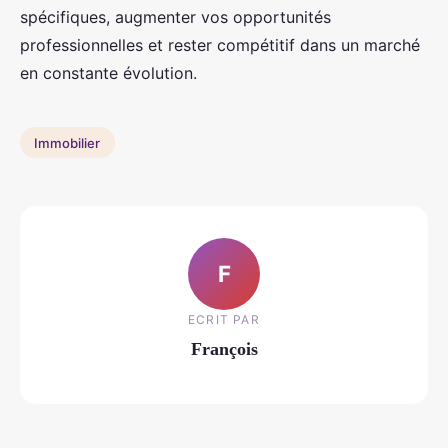
spécifiques, augmenter vos opportunités
professionnelles et rester compétitif dans un marché
en constante évolution.
Immobilier
F
ECRIT PAR
François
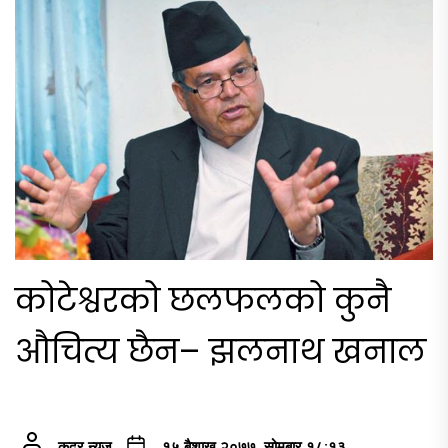
कोटेश्वरको छलफलको कुनै
औचित्य छैन– झलनाथ खनाल
कदर न्यूज
१५ बैशाख २०७७, सोमबार १८:१३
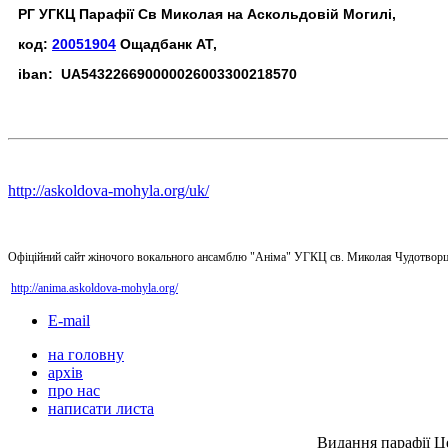
РГ УГКЦ Парафії Св Миколая на Аскольдовій Могилі,
код:
20051904
Ощадбанк АТ,
iban: UA543226690000026003300218570
http://askoldova-mohyla.org/uk/
Офіційний сайт жіночого вокального ансамблю "Аніма" УГКЦ св. Миколая Чудотворц
http://anima.askoldova-mohyla.org/
E-mail
на головну
архів
про нас
написати листа
Видання парафії Ц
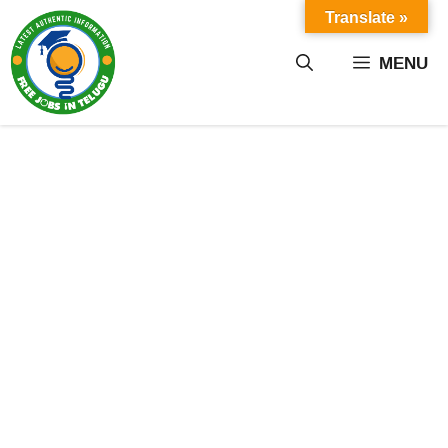
Skip
Translate »
to
content
MENU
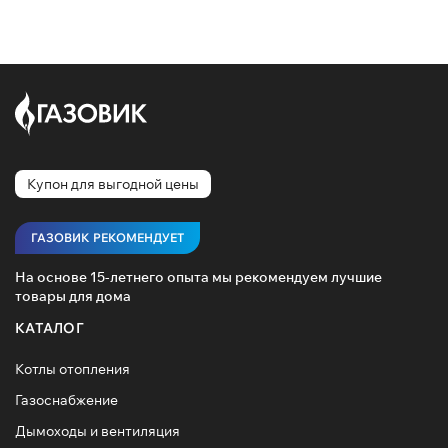
Купон для выгодной цены
ГАЗОВИК РЕКОМЕНДУЕТ
На основе 15-летнего опыта мы рекомендуем лучшие
товары для дома
КАТАЛОГ
Котлы отопления
Газоснабжение
Дымоходы и вентиляция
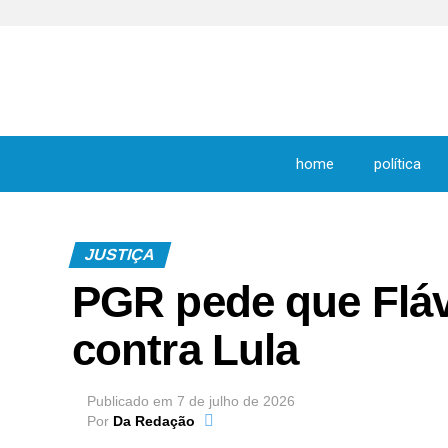
home
política
JUSTIÇA
PGR pede que Fláv
contra Lula
Publicado em
7 de julho de 2026
Por
Da Redação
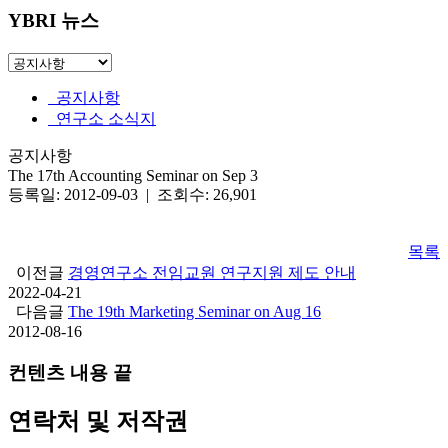
YBRI 뉴스
공지사항
연구소 소식지
공지사항
The 17th Accounting Seminar on Sep 3
등록일: 2012-09-03 | 조회수: 26,901
목록
이전글
경영연구소 전임교원 연구지원 제도 안내
2022-04-21
다음글
The 19th Marketing Seminar on Aug 16
2012-08-16
컨텐츠 내용 끝
연락처 및 저작권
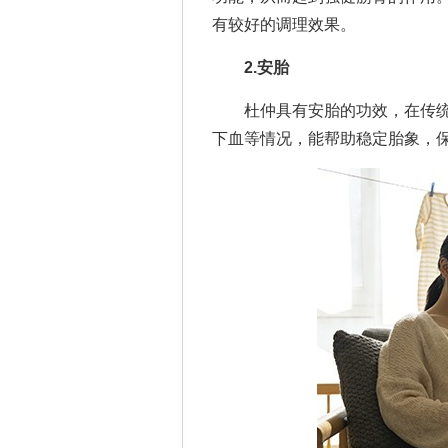
有较好的调理效果。
2.安胎
杜仲具有安胎的功效，在传统
下血等情况，能帮助稳定胎象，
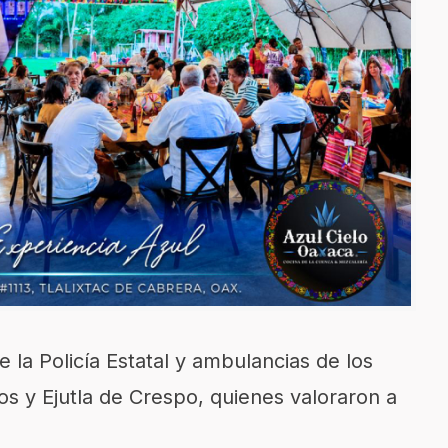
 la Policía Estatal y ambulancias de los
s y Ejutla de Crespo, quienes valoraron a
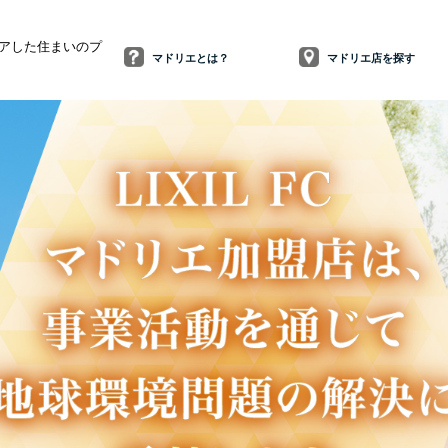
リアした住まいのプ
マドリエとは？
マドリエ店を探す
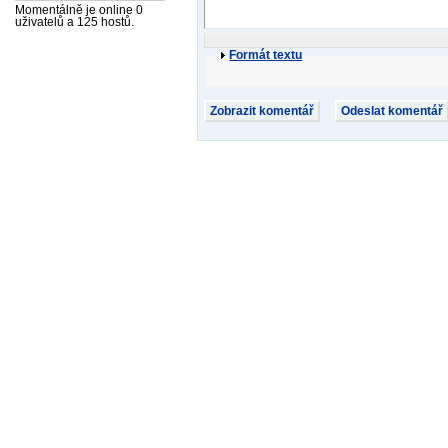
Momentálně je online 0
uživatelů a 125 hostů.
Formát textu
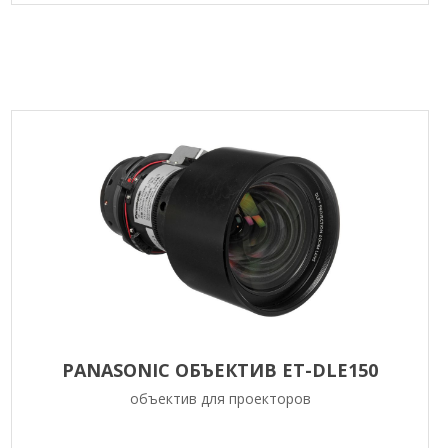
PANASONIC ОБЪЕКТИВ ET-DLE150
объектив для проекторов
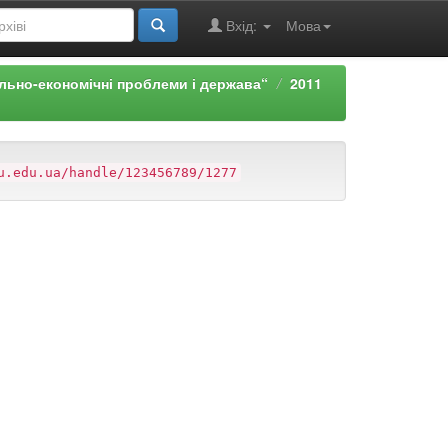
Вхід:
Мова
льно-економічні проблеми і держава“
2011
u.edu.ua/handle/123456789/1277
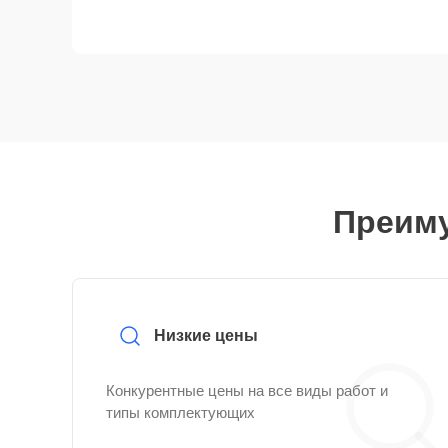
Преиму
Низкие цены
Конкурентные цены на все виды работ и
типы комплектующих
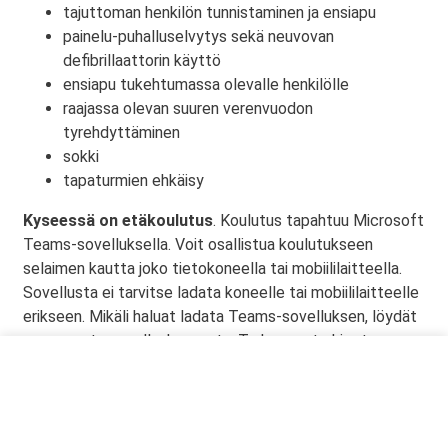
tajuttoman henkilön tunnistaminen ja ensiapu
painelu-puhalluselvytys sekä neuvovan
defibrillaattorin käyttö
ensiapu tukehtumassa olevalle henkilölle
raajassa olevan suuren verenvuodon
tyrehdyttäminen
sokki
tapaturmien ehkäisy
Kyseessä on etäkoulutus
. Koulutus tapahtuu Microsoft
Teams-sovelluksella. Voit osallistua koulutukseen
selaimen kautta joko tietokoneella tai mobiililaitteella.
Sovellusta ei tarvitse ladata koneelle tai mobiililaitteelle
erikseen. Mikäli haluat ladata Teams-sovelluksen, löydät
sen omasta sovelluskaupasta. Tarkemmat ohjeet
lähetetään vahvistusviestissä.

────────────────────

Task:
Look through the records and give only the number of lines where the string "http" appears.

Result for this task:
2